TCSS, like many other school systems nationwide, is seeing grades drop in virtual students. Shumate said part of that struggle is that there’s still a human element to teaching.

“You have to get their heart before you get into their head, meaning you have to build positive relationships with kids before they really learn from somebody,” Shumate said. “The virtual platform, while it’s good for certain kinds of kids and certain personalities, it’s harder to build that relational part of it.”

He said that if students have the correct technology and internet in place, a personality suited for virtual instruction and have an invested parent then they are more likely to succeed in that format. 

“If you can’t guarantee all three of those, then you are reducing your chances for a positive result,” Shumate said. 

Shumate said the school system has gotten better through COVID-19 because communication has improved and leaders have had to grow into new roles.

“We’ve adapted and adjusted probably in ways that we might not have otherwise done,” Shumate said. “Moving forward, I don’t want to lose all those lessons learned.

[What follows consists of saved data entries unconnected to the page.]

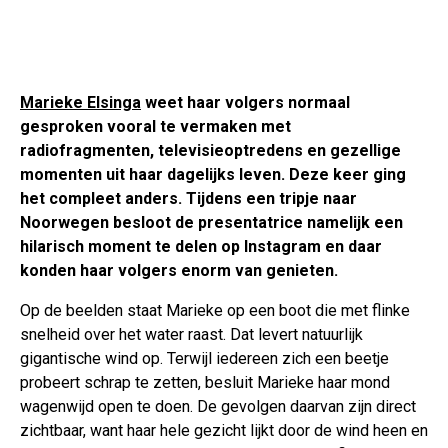
Marieke Elsinga
weet haar volgers normaal
gesproken vooral te vermaken met
radiofragmenten, televisieoptredens en gezellige
momenten uit haar dagelijks leven. Deze keer ging
het compleet anders. Tijdens een tripje naar
Noorwegen besloot de presentatrice namelijk een
hilarisch moment te delen op Instagram en daar
konden haar volgers enorm van genieten.
Op de beelden staat Marieke op een boot die met flinke
snelheid over het water raast. Dat levert natuurlijk
gigantische wind op. Terwijl iedereen zich een beetje
probeert schrap te zetten, besluit Marieke haar mond
wagenwijd open te doen. De gevolgen daarvan zijn direct
zichtbaar, want haar hele gezicht lijkt door de wind heen en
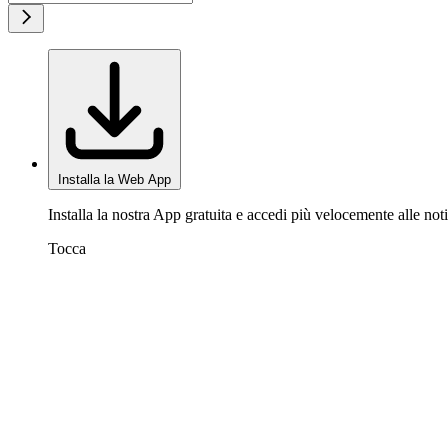
Installa la Web App
Installa la nostra App gratuita e accedi più velocemente alle noti
Tocca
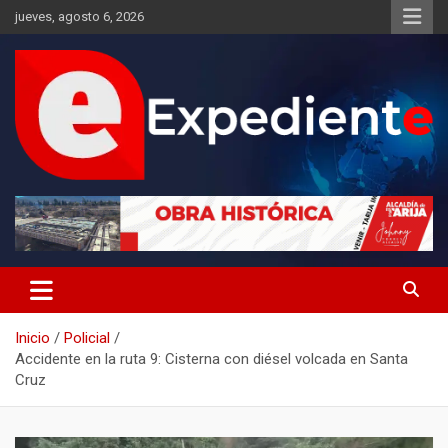
Saltar
jueves, agosto 6, 2026
al
contenido
Desde el lugar de los hechos
Expediente
Inicio
Policial
Accidente en la ruta 9: Cisterna con diésel volcada en Santa
Cruz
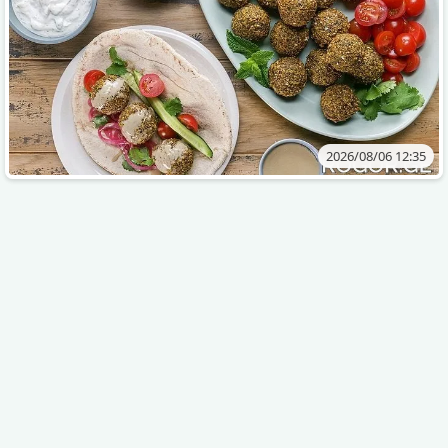
2026/08/06 12:35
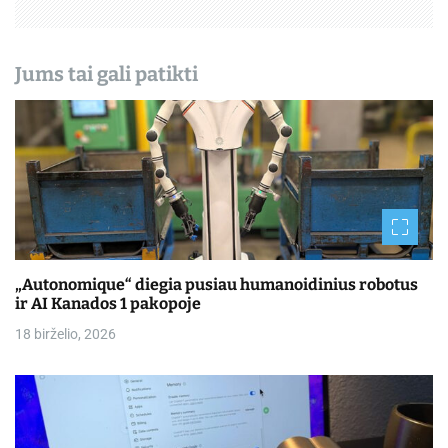
š
ų
Jums tai gali patikti
„Autonomique“ diegia pusiau humanoidinius robotus
ir AI Kanados 1 pakopoje
18 birželio, 2026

We are going to parlay those lessons and use them as a springboard for what our future should look like, which is finding a place for every kid that I talk about.”

Shumate said looking ahead to 2021 includes preparing for staff to get vaccinated and knowing that COVID-19 likely isn’t going away any time soon. 

Educational faculty and staff members are supposed to get the COVID-19 vaccine in phase 1B, according to the Georgia Department of Public Health. 

GDPH is still in the midst of phase 1A, and no timeline is in place for teachers to receive the vaccine yet. 

“We still have a long spring ahead of us. This is not going to go away in the next couple of months, and I imagine we are going to be functioning the same way for the next five months,” Shumate said. 

“We need everybody’s patience and continuing to be safe. If we can hit the ground rolling in August of 2021, we want to parlay these new lessons learned into a different vision of where we are going in the Troup County School Systems.”